Silk production in Margilan

In the early days, silk was considered a luxury. Silk was the most valuable material, that was practiced for the generation of money, as a tribute and as a means of payment. Pieces of silk cloth were discovered in Northern Bactria (Kampir-Tepa, 3rd-2nd century BC) are proof of the complex evolution of silk production in ancient times in Central Asia. Bukhara was originally the center of local silk production, after which the center was moved to the Ferghana Valley particularly Margilan.
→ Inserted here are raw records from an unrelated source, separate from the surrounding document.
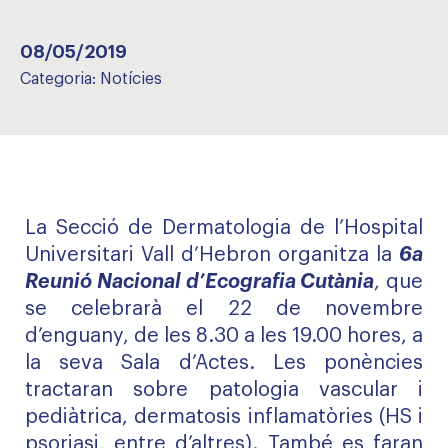
08/05/2019
Categoria:
Notícies
La Secció de Dermatologia de l’Hospital
Universitari Vall d’Hebron organitza la
6a
Reunió Nacional d’Ecografia Cutània
, que
se celebrarà el 22 de novembre
d’enguany, de les 8.30 a les 19.00 hores, a
la seva Sala d’Actes. Les ponències
tractaran sobre patologia vascular i
pediàtrica, dermatosis inflamatòries (HS i
psoriasi, entre d’altres). També es faran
Silk production in the Margilan city dates back to the 10th century. The city was famous for great masters – craftsmen of silk fabrics such as adras, ikat, khan-atlas, and many others. Gorgeous silk, manufactured in the city and its surroundings, was exported to Europe and the East along the ancient Great Silk Road routes into Baghdad, Kashgar, Khurasan, Egypt, and Greece. Yet today Margilan considers as the silk capital of Uzbekistan. It produces the famous khan-atlas, woven and dyed by hand under old-fashioned technology. 

The secret to Uzbek silk cultivation is to have both silkworms and mulberry trees, preferably the white mulberry, which is the only food the silkworms, or more accurately, what the silk butterfly caterpillars will eat. They are essentially mulberry leaf-eating machines. When the caterpillars are fully grown, they produce a cocoon by extruding silk from their bodies.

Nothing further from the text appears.